Singkat cerita, Syafei kecil yang sudah tidak berayah ini diangkat anak oleh pasangan Anduang Khalijah dan Engku Ibrahim Marah Sutan. Sebenarnya selain Engku Mohammad Syafei, Anduang Khalijah dan Engku Ibrahim Marah Sutan juga telah memiliki anak-anak angkat lainnya. Tetapi, ada sesuatu yang lain di dalam diri Syafei kecil yang membuat kedua orang tua yang tidak memiliki anak kandung ini untuk berketetapan hati mengangkat Engku Mohammad Syafei sebagai anak mereka.
Engku Mohammad Syafei menikah dengan Ibu Joanna Sicrie dan memilki tiga orang anak.
Pendidikan
Mengutip Suryadi Sunuri, majalah Pandji Poestaka memuat secara lengkap riwayat pendidikan Engku Mohammad Syafei setelah Anduang Khalijah dan Engku Ibrahim Marah Sutan mengangkatnya sebagai anak. Pada tahun 1904, di usia sepuluh tahun Engku Mohammad Syafei belajar di Sekolah Melayu di Pidie, Aceh. Pada pertengahan tahun 1907, Engku Mohammad Syafei pindah ke Sekolah Melayu di Pontianak. Setahun kemudian, beliau dikirim oleh orang tua angkatnya ke Sekolah Raja atau Kweekschool di Fort de Kock (Bukittinggi) setelah berhasil lulus di ujian masuk sekolah bergengsi ini yang juga adalah almamater Engku Ibrahim Marah Sutan[14].
Engku Mohammad Syafei tamat belajar di sekolah guru itu pada tahun 1914 dan langsung diangkat menjadi guru di Kartini School di Betawi atau Jakarta. Di sekolah ini juga bekerja sebagai guru Engku Ibrahim Marah Sutan dan saudara angkatnya Engku Sukardi. Selain mengajar, Engku Mohammad Syafei juga ikut kursus menggambar bersama guru menggambar terkenal, Tuan De Graaf. Kursus menggambar ini beliau selesaikan dalam delapan belas bulan. Engku Mohammad Syafei juga mengisi waktu dengan mengambil ujian bahasa Belanda (Acte Nederlandsche) dan lulus dengan predikat baik[15].
Selain itu, di luar kegiatan sekolah nya Engku Mohamamd Syafei ikut terlibat aktif dalam berbagai kegiatan politik memperjuangkan usaha kemerdekaan negara Republik Indonesia.

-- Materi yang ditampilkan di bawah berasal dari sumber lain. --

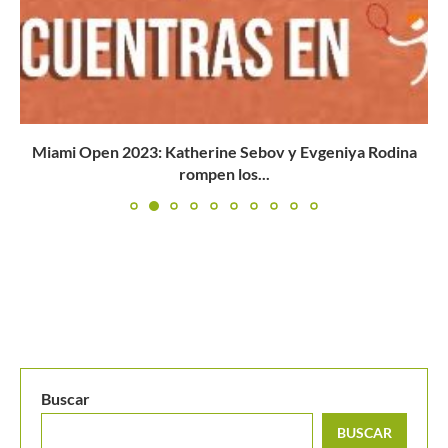
Miami Open 2023: Katherine Sebov y Evgeniya Rodina
rompen los...
Buscar
BUSCAR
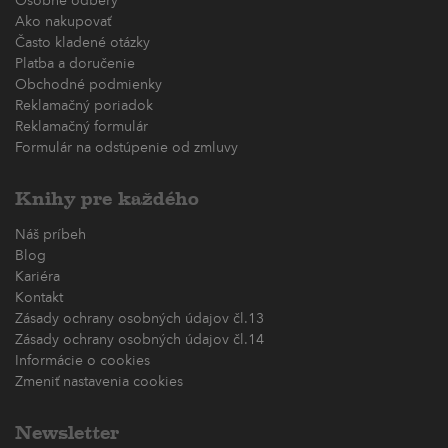
Osobné odbery
Ako nakupovať
Často kladené otázky
Platba a doručenie
Obchodné podmienky
Reklamačný poriadok
Reklamačný formulár
Formulár na odstúpenie od zmluvy
Knihy pre každého
Náš príbeh
Blog
Kariéra
Kontakt
Zásady ochrany osobných údajov čl.13
Zásady ochrany osobných údajov čl.14
Informácie o cookies
Zmeniť nastavenia cookies
Newsletter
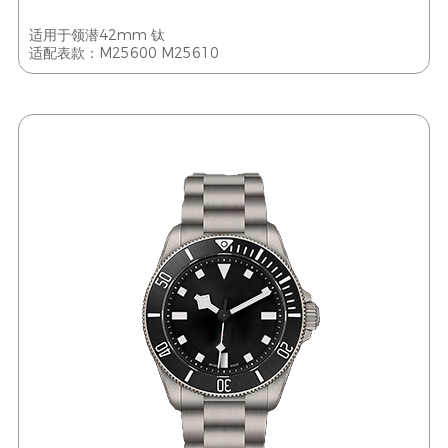
适用于领潜42mm 钛
适配表款：M25600 M25610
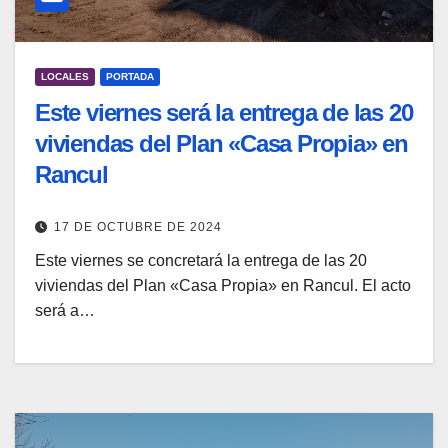
LOCALES
PORTADA
Este viernes será la entrega de las 20
viviendas del Plan «Casa Propia» en
Rancul
17 DE OCTUBRE DE 2024
Este viernes se concretará la entrega de las 20
viviendas del Plan «Casa Propia» en Rancul. El acto
será a…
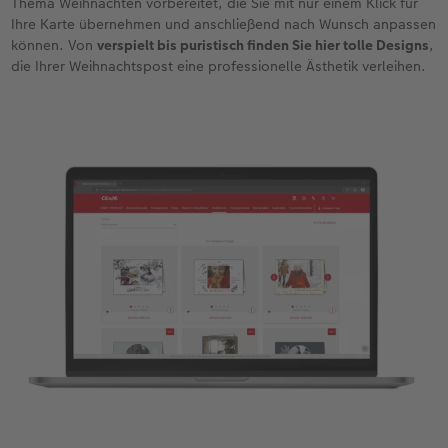
Thema Weihnachten vorbereitet, die Sie mit nur einem Klick für
Ihre Karte übernehmen und anschließend nach Wunsch anpassen
können. Von
verspielt bis puristisch finden Sie hier tolle Designs
,
die Ihrer Weihnachtspost eine professionelle Ästhetik verleihen.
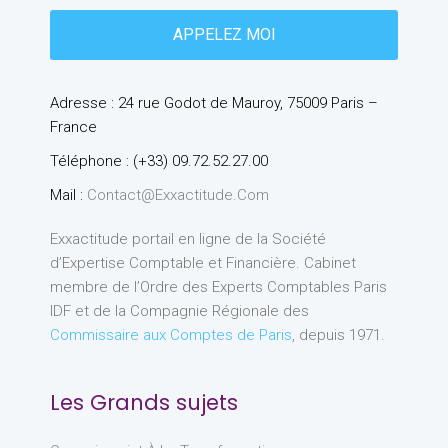
Adresse : 24 rue Godot de Mauroy, 75009 Paris –
France
Téléphone : (+33) 09.72.52.27.00
Mail :
Contact@exxactitude.com
Exxactitude portail en ligne de la Société
d’Expertise Comptable et Financière. Cabinet
membre de l’Ordre des Experts Comptables Paris
IDF et de la Compagnie Régionale des
Commissaire aux Comptes de Paris
, depuis 1971.
Les Grands sujets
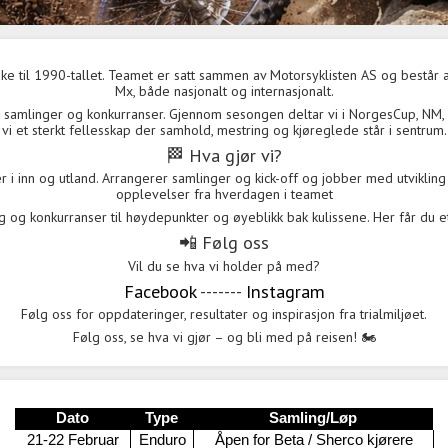
ake til 1990-tallet. Teamet er satt sammen av Motorsyklisten AS og består a
Mx, både nasjonalt og internasjonalt.
g, samlinger og konkurranser. Gjennom sesongen deltar vi i NorgesCup, NM,
vi et sterkt fellesskap der samhold, mestring og kjøreglede står i sentrum.
🏁 Hva gjør vi?
 i inn og utland. Arrangerer samlinger og kick-off og jobber med utvikling 
opplevelser fra hverdagen i teamet
ng og konkurranser til høydepunkter og øyeblikk bak kulissene. Her får du et
📲 Følg oss
Vil du se hva vi holder på med?
Facebook
-------
Instagram
Følg oss for oppdateringer, resultater og inspirasjon fra trialmiljøet.
Følg oss, se hva vi gjør – og bli med på reisen!
🏍️
Dato
Type
Samling/Løp
21-22 Februar
Enduro
Åpen for Beta / Sherco kjørere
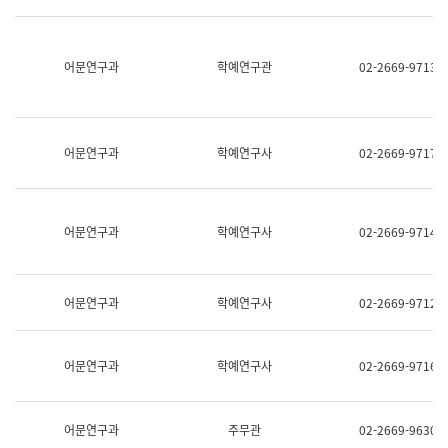
명,
교
직
육
위/
연
직
어문연구과
학예연구관
02-2669-9713
수
급,
과
전
어
화,
문
담
연
당
구
어문연구과
학예연구사
02-2669-9717
업
실
무)
어
문
연
어문연구과
학예연구사
02-2669-9714
구
과
어
문
어문연구과
학예연구사
02-2669-9712
연
구
과
(사
어문연구과
학예연구사
02-2669-9716
전
팀)
언
어
어문연구과
주무관
02-2669-9630
정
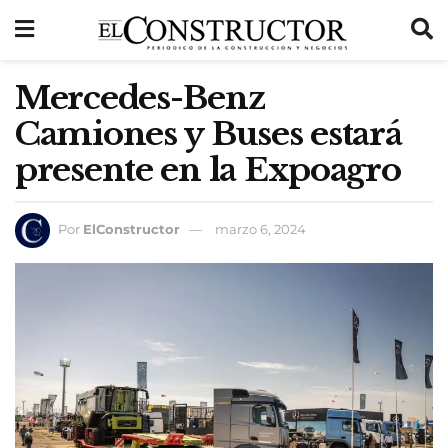
Mercedes-Benz
Camiones y Buses estará
presente en la Expoagro
Por
ElConstructor
marzo 6, 2024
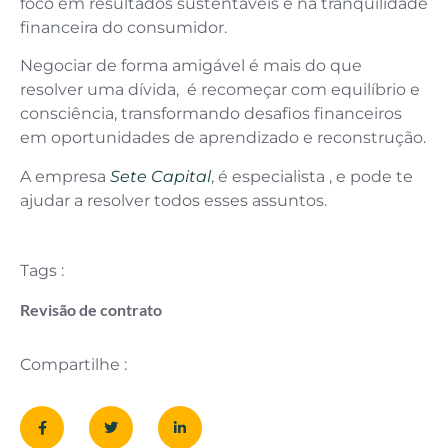
foco em resultados sustentáveis e na tranquilidade
financeira do consumidor.
Negociar de forma amigável é mais do que
resolver uma dívida, é recomeçar com equilíbrio e
consciência, transformando desafios financeiros
em oportunidades de aprendizado e reconstrução.
A empresa
Sete Capital
, é especialista , e pode te
ajudar a resolver todos esses assuntos.
Tags :
Revisão de contrato
Compartilhe :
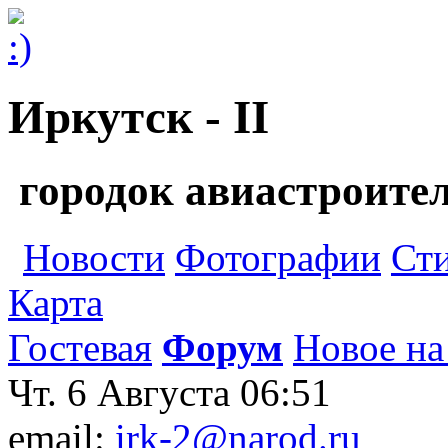
Иркутск - II
городок авиастроите
Новости
Фотографии
Ст
Карта
Гостевая
Форум
Новое на
Чт. 6 Августа
06:51
email:
irk-2@narod.ru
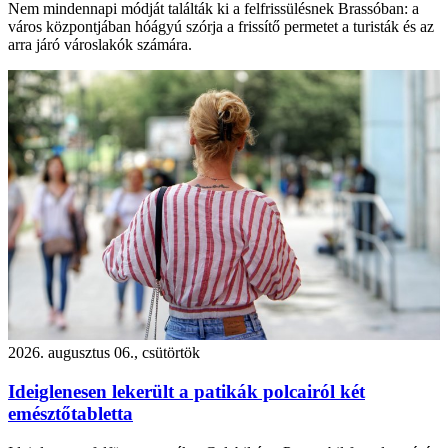
Nem mindennapi módját találták ki a felfrissülésnek Brassóban: a
város központjában hóágyú szórja a frissítő permetet a turisták és az
arra járó városlakók számára.
2026. augusztus 06., csütörtök
Ideiglenesen lekerült a patikák polcairól két
emésztőtabletta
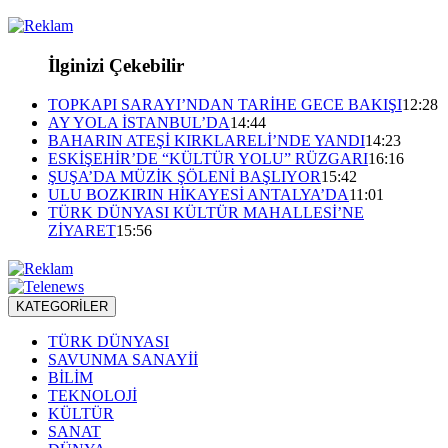
İlginizi Çekebilir
TOPKAPI SARAYI’NDAN TARİHE GECE BAKIŞI
12:28
AY YOLA İSTANBUL’DA
14:44
BAHARIN ATEŞİ KIRKLARELİ’NDE YANDI
14:23
ESKİŞEHİR’DE “KÜLTÜR YOLU” RÜZGARI
16:16
ŞUŞA’DA MÜZİK ŞÖLENİ BAŞLIYOR
15:42
ULU BOZKIRIN HİKAYESİ ANTALYA’DA
11:01
TÜRK DÜNYASI KÜLTÜR MAHALLESİ’NE
ZİYARET
15:56
KATEGORİLER
TÜRK DÜNYASI
SAVUNMA SANAYİİ
BİLİM
TEKNOLOJİ
KÜLTÜR
SANAT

Kesadaran ini telah tumbuh sedari beliau bersekolah di Sekolah Raja di Bukittinggi. Engku Ibrahim Marah Sutan selalu mengirimkan majalah dan tulisan politik dari para pengurus Indische Partij[16]. Beliau dan Engku Ibrahim Marah Sutan menjadi pengurus aktif dari Partai Insulinde. Terlebih lagi kediaman Engku Ibrahim Marah Sutan di Jakarta menjadi tempat pertemuan orang-orang pergerakan untuk berdiskusi dan untuk pendidikan politik. Sebagai seorang intelektual Minangkabau dan pengurus partai politik pergerakan kemerdekaan Indonesia, Engku Ibrahim Marah Sutan percaya bahwa hanya melalui pendidikan lah bangsa Indonesia berhasil mencapai kemerdekaannya. Oleh karena itu, Engku Ibrahim Marah Sutan berusaha mengirimkan anaknya sekolah sejauh mungkin hingga ke negeri Belanda.
Belajar ke negeri Belanda
Menurut AA Navis yang mengutip majalah Budaya Jaya, sebenarnya yang ingin dikirimkan oleh Engku Ibrahim Marah Sutan adalah Engku Sukardi, salah seorang anak angkat lainnya. Namun karena situasi dunia saat itu setelah Perang Dunia Pertama dan keadaan Engku Sukardi yang telah berkeluarga membuat biaya pengiriman Engku Sukardi belajar ke negeri Belanda menjadi mahal sekali. Hal ini diakali oleh Engku Ibrahim Marah Sutan dengan menjadi guru bahasa Melayu di Kursus Melayu Gunung Sahari, Betawi[17]. Namun, penghasilan dari memberikan pelajaran bahasa Melayu untuk orang asing ini tidak banyak membantu. Untuk menghemat uang , tak jarang keluarga Anduang Khalijah dan Engku Ibrahim Marah Sutan makan nasi dan garam saja[18].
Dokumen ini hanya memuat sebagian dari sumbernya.